## BRIEF
Leaving out every picture, copy the lines of the data exactly, from the first through the line containing "(im Weiteren als".

## THE INPUT

════

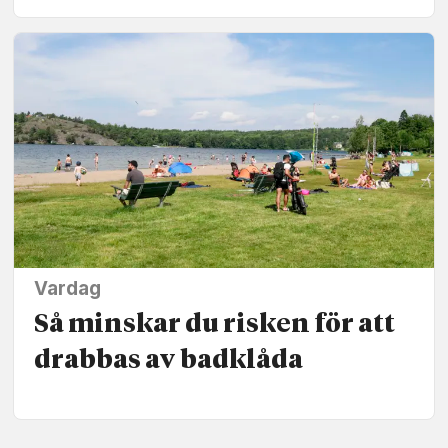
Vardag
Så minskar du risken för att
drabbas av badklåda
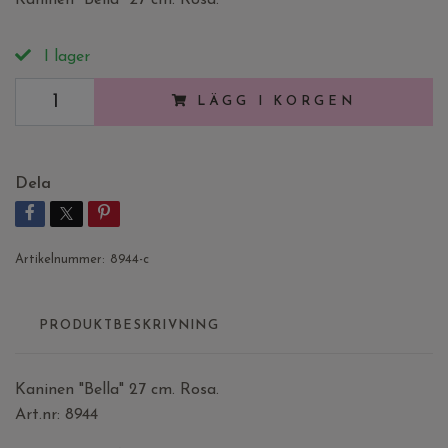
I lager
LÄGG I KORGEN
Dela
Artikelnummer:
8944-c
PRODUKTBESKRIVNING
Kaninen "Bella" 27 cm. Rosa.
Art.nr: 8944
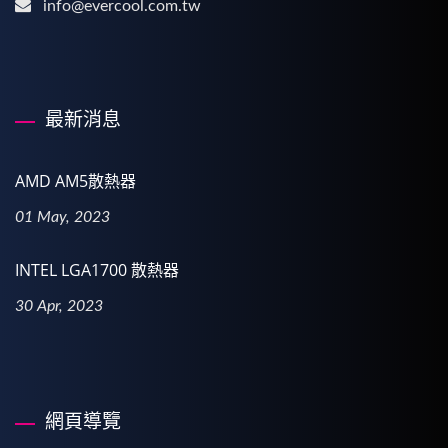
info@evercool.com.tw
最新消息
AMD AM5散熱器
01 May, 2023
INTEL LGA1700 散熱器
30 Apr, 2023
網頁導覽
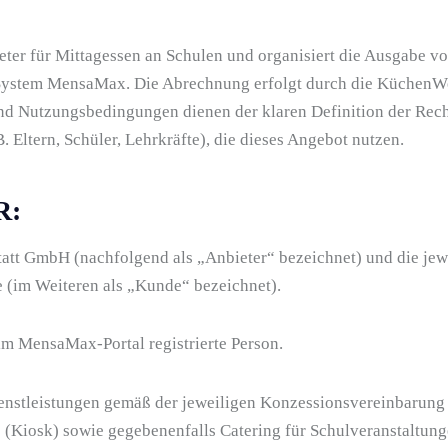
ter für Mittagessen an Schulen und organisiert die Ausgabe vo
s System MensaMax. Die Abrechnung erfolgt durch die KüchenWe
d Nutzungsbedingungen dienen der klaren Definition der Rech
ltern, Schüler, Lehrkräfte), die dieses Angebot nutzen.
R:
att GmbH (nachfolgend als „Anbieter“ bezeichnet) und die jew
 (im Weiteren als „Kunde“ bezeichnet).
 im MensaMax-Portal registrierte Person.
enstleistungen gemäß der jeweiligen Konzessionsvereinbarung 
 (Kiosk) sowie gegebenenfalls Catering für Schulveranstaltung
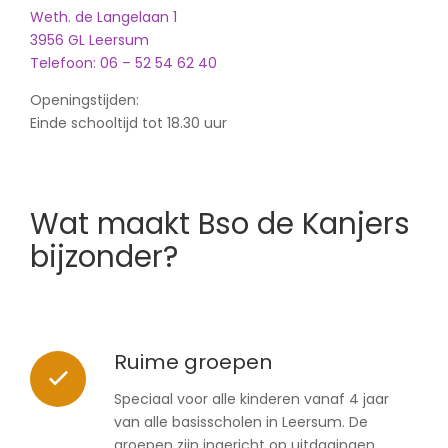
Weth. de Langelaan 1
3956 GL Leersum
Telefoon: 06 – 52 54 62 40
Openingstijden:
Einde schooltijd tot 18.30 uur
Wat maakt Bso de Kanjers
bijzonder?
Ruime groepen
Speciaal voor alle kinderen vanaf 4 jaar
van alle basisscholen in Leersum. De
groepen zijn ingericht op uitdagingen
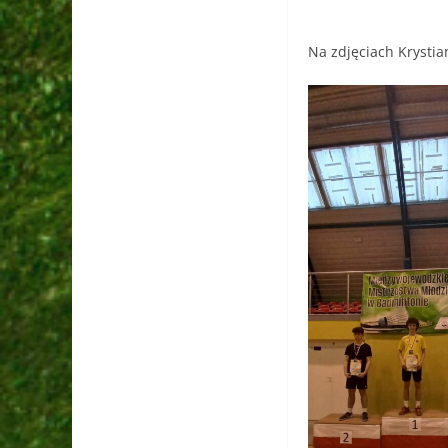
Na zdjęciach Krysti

════

## COMPLETED EXERCISE
Vardag
Så minskar du risken för att
drabbas av badklåda
I lager
LÄGG I KORGEN
Dela
Artikelnummer:
8944-c
PRODUKTBESKRIVNING
Kaninen "Bella" 27 cm. Rosa.
Art.nr: 8944
info@evercool.com.tw
最新消息
AMD AM5散熱器
01 May, 2023
INTEL LGA1700 散熱器
30 Apr, 2023
網頁導覽
ter für Mittagessen an Schulen und organisiert die Ausgabe vo
s System MensaMax. Die Abrechnung erfolgt durch die KüchenWe
d Nutzungsbedingungen dienen der klaren Definition der Rech
ltern, Schüler, Lehrkräfte), die dieses Angebot nutzen.
R:
att GmbH (nachfolgend als „Anbieter“ bezeichnet) und die jew
 (im Weiteren als „Kunde“ bezeichnet).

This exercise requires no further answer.